** Data records follows **

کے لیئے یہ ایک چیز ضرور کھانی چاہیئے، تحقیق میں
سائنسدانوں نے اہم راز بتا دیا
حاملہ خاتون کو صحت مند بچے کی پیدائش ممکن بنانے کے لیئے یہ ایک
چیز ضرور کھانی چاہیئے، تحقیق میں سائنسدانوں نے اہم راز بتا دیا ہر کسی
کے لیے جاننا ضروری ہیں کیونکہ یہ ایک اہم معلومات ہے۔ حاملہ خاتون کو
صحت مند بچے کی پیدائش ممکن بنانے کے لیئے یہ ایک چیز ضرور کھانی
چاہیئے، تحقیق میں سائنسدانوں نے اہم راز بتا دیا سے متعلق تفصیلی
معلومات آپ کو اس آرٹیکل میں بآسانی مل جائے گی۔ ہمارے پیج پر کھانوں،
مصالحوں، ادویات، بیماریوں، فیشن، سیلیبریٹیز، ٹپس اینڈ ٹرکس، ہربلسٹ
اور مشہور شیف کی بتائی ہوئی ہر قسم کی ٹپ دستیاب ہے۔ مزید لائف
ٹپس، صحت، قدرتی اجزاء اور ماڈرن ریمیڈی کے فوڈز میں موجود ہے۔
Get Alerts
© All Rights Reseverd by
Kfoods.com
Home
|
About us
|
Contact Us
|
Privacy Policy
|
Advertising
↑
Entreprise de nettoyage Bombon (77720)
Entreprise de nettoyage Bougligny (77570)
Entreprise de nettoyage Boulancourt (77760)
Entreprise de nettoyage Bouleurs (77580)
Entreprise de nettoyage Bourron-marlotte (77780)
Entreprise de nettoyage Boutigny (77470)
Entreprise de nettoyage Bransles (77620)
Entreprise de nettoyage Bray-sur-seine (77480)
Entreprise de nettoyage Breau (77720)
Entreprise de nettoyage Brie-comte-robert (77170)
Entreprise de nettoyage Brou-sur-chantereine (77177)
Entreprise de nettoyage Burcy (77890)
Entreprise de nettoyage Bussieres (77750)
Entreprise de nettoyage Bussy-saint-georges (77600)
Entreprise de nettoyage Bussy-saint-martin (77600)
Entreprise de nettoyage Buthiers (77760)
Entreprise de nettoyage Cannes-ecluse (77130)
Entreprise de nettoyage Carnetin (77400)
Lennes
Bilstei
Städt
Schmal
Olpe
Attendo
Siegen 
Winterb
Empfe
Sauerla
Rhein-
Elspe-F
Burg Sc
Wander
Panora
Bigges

** End of Data records **

Give the data again in full, exactly.

**Result**
کے لیئے یہ ایک چیز ضرور کھانی چاہیئے، تحقیق میں
سائنسدانوں نے اہم راز بتا دیا
حاملہ خاتون کو صحت مند بچے کی پیدائش ممکن بنانے کے لیئے یہ ایک
چیز ضرور کھانی چاہیئے، تحقیق میں سائنسدانوں نے اہم راز بتا دیا ہر کسی
کے لیے جاننا ضروری ہیں کیونکہ یہ ایک اہم معلومات ہے۔ حاملہ خاتون کو
صحت مند بچے کی پیدائش ممکن بنانے کے لیئے یہ ایک چیز ضرور کھانی
چاہیئے، تحقیق میں سائنسدانوں نے اہم راز بتا دیا سے متعلق تفصیلی
معلومات آپ کو اس آرٹیکل میں بآسانی مل جائے گی۔ ہمارے پیج پر کھانوں،
مصالحوں، ادویات، بیماریوں، فیشن، سیلیبریٹیز، ٹپس اینڈ ٹرکس، ہربلسٹ
اور مشہور شیف کی بتائی ہوئی ہر قسم کی ٹپ دستیاب ہے۔ مزید لائف
ٹپس، صحت، قدرتی اجزاء اور ماڈرن ریمیڈی کے فوڈز میں موجود ہے۔
Get Alerts
© All Rights Reseverd by
Kfoods.com
Home
|
About us
|
Contact Us
|
Privacy Policy
|
Advertising
↑
Entreprise de nettoyage Bombon (77720)
Entreprise de nettoyage Bougligny (77570)
Entreprise de nettoyage Boulancourt (77760)
Entreprise de nettoyage Bouleurs (77580)
Entreprise de nettoyage Bourron-marlotte (77780)
Entreprise de nettoyage Boutigny (77470)
Entreprise de nettoyage Bransles (77620)
Entreprise de nettoyage Bray-sur-seine (77480)
Entreprise de nettoyage Breau (77720)
Entreprise de nettoyage Brie-comte-robert (77170)
Entreprise de nettoyage Brou-sur-chantereine (77177)
Entreprise de nettoyage Burcy (77890)
Entreprise de nettoyage Bussieres (77750)
Entreprise de nettoyage Bussy-saint-georges (77600)
Entreprise de nettoyage Bussy-saint-martin (77600)
Entreprise de nettoyage Buthiers (77760)
Entreprise de nettoyage Cannes-ecluse (77130)
Entreprise de nettoyage Carnetin (77400)
Lennes
Bilstei
Städt
Schmal
Olpe
Attendo
Siegen 
Winterb
Empfe
Sauerla
Rhein-
Elspe-F
Burg Sc
Wander
Panora
Bigges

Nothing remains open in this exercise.